(Transcribed page contents)
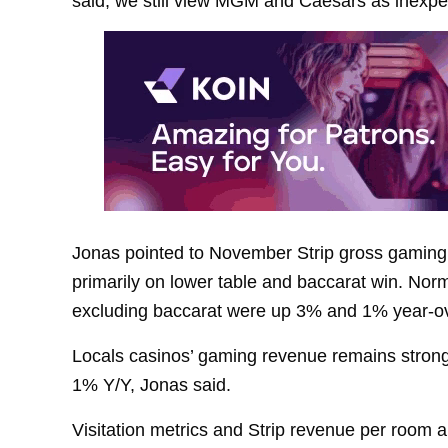
said, we still view MGM and Caesars as inexpen
Jonas pointed to November Strip gross gaming
primarily on lower table and baccarat win. Nor
excluding baccarat were up 3% and 1% year-ov
Locals casinos’ gaming revenue remains stron
1% Y/Y, Jonas said.
Visitation metrics and Strip revenue per room ar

**Directions:** Bring together all lines of the entries above in which the string "Strip" occurs.

**Your response:**
Jonas pointed to November Strip gross gaming
Visitation metrics and Strip revenue per room ar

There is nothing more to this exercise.